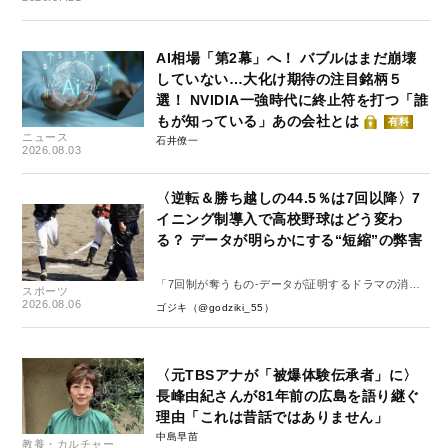
AI相場「第2幕」へ！ バブルはまだ崩壊
していない…大化け期待の注目銘柄５
選！ NVIDIA一強時代に終止符を打つ「誰
もが知っている」あの会社とは
有料
ニュース
石井僚一
2026.08.03
〈逆転＆勝ち越しの44.5％は7回以降〉7
イニング制導入で高校野球はどう変わ
る？ データが明らかにする“短縮”の弊害
「7回制が奪うもの-データが証明するドラマの消
スポーツ
失-」
2026.08.06
ゴジキ（@godziki_55）
〈元TBSアナが「被爆体験伝承者」に〉
長峰由紀さんが81年前の広島を語り継ぐ
理由「これは昔話ではありません」
中島早苗
教養・カルチャー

****************

• Problem
The required result is an exact repeat of the records above from the line containing "選！ NVIDIA一強時代に終止符を打つ「誰" to their final line.

• Answer to this task
選！ NVIDIA一強時代に終止符を打つ「誰
もが知っている」あの会社とは
有料
ニュース
石井僚一
2026.08.03
〈逆転＆勝ち越しの44.5％は7回以降〉7
イニング制導入で高校野球はどう変わ
る？ データが明らかにする“短縮”の弊害
「7回制が奪うもの-データが証明するドラマの消
スポーツ
失-」
2026.08.06
ゴジキ（@godziki_55）
〈元TBSアナが「被爆体験伝承者」に〉
長峰由紀さんが81年前の広島を語り継ぐ
理由「これは昔話ではありません」
中島早苗
教養・カルチャー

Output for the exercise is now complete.